→ **EXERCISE OBJECTIVE**
Pull out every line with the word "Kuwait" from the entries below.

(Page-level text extractions)
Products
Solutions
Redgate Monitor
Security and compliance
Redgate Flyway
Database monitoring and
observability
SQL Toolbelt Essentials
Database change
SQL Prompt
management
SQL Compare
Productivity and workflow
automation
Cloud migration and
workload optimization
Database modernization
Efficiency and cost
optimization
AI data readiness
...
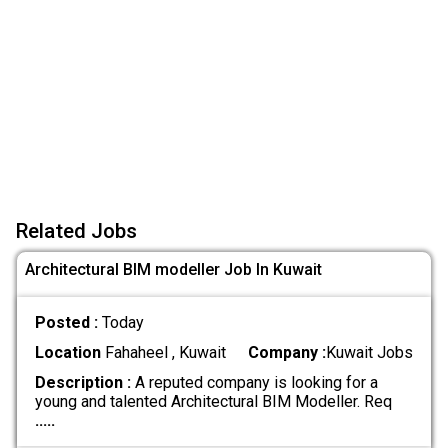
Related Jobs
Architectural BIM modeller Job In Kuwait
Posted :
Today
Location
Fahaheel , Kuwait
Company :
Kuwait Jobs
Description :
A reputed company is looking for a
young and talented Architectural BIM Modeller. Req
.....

→ **SOLVED PROBLEM**
Architectural BIM modeller Job In Kuwait
Fahaheel , Kuwait
Kuwait Jobs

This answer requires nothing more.